Stuck“A father for six years, a mother for ten and for a time in between, neither, or both … a parental version of the schnoodle or the cockapoo…” Jennifer Finney Boylan’s parenting credentials are unusual to say the least, and her newest book Stuck In The Middle With You; A Memoir of Parenting in Three Genders is extraordinary.

The book explores Boylan’s experiences as both father and mother to her two sons and as daughter and son to her own parents. Within that framework, she examines parental roles on a wider scale. The naked adoration and accompanying holy terror shared by most parents is evident and immediately relatable.

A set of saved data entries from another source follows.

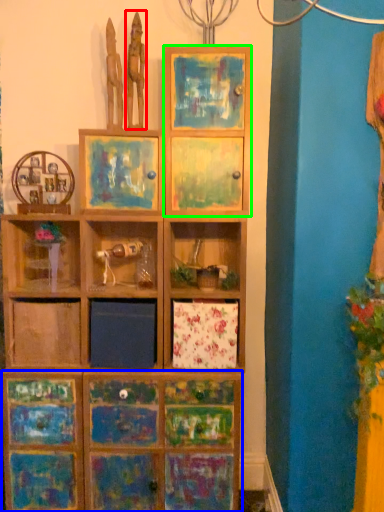 Question: Based on their relative distances, which object is nearer to sculpture (highlighted by a red box)? Choose from cabinetry (highlighted by a blue box) and cabinet (highlighted by a green box).

Choices:
 (A) cabinetry
 (B) cabinet

Answer: (B) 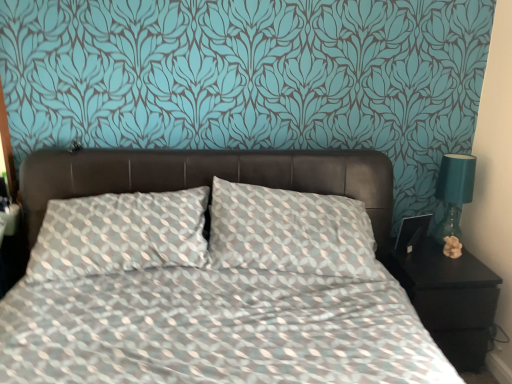 At what (x,y) coordinates should I click in order to perform the action: click on free space in front of teal glass lamp at right. Please return your answer as a coordinate pair (x, y). Looking at the image, I should click on (442, 266). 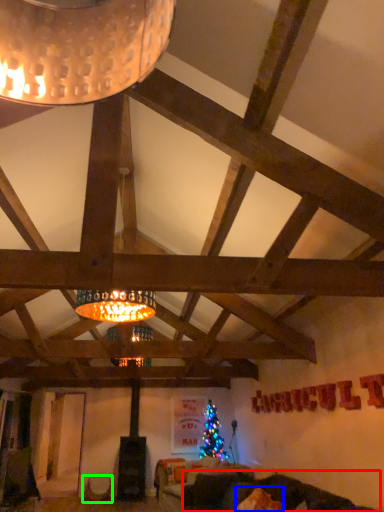 Question: Which object is the closest to the couch (highlighted by a red box)? Choose among these: pillow (highlighted by a blue box) or furniture (highlighted by a green box).

Choices:
 (A) pillow
 (B) furniture

Answer: (A)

The flow of the book is broken up by three sections of conversations with other writers (Richard Russo, Ann Beattie and Agustin Burroughs among others) and a handful of other parents with extrordinary stories to tell. I expected this format to be jarring but found it quite the opposite as she weaves these conversations into her own narrative with a deft hand and they inform the bigger picture rather than detract from it.

I’ve read all three of Jennifer Finney Boylan’s memoirs. My mother-in-law gave me a copy of I’m Looking Through You; Growing Up Haunted shortly after Ashlie died and we both read on through She’s Not There; A Life In Two Genders. Boylan’s quirkiness and honesty coupled with her ability to paint a picture so clearly that you can smell the coffee and taste the waffles solidified her as one of my literary heroes. That she, like my daughter and a number of dear friends, is transgender, is incidental.

Stuck In The Middle With You builds upon the foundation of Boylan’s earlier books, but doesn’t depend on them for context. Those who have read her previous memoirs will enjoy catching up, while those who are reading her for the first time may well be motivated to delve into the backstory.

I expected this to be one of those books I’d recommend to a small circle of friends – specifically my trans friends who are, or hope to be parents. As it turns out, Stuck In The Middle With You is one of those books that I’d recommend to every parent I know.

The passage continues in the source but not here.